• INFORMATION
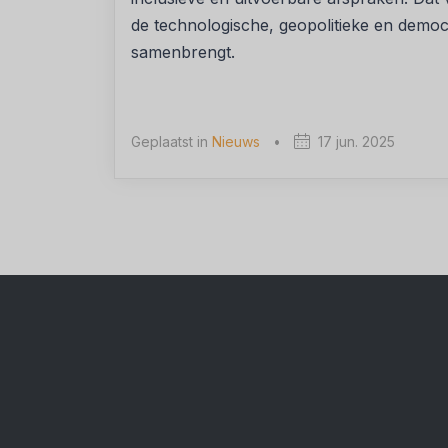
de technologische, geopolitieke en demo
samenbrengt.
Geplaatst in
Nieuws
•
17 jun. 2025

---

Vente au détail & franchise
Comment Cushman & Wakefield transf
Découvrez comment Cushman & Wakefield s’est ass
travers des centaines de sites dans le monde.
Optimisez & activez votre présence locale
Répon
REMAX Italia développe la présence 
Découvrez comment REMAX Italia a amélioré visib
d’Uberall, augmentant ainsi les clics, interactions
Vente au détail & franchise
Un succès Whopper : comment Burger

--

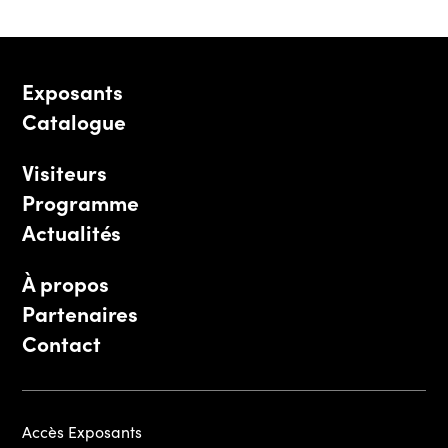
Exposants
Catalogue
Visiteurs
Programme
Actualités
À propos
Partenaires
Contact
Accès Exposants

• ACTIVITY
Only the lines above starting at the line that holds "travers des centaines de sites dans le monde." and ending at the line that holds "Un succès Whopper : comment Burger" are to be repeated, exactly and in full.

• EXERCISE RESULT
travers des centaines de sites dans le monde.
Optimisez & activez votre présence locale
Répon
REMAX Italia développe la présence 
Découvrez comment REMAX Italia a amélioré visib
d’Uberall, augmentant ainsi les clics, interactions
Vente au détail & franchise
Un succès Whopper : comment Burger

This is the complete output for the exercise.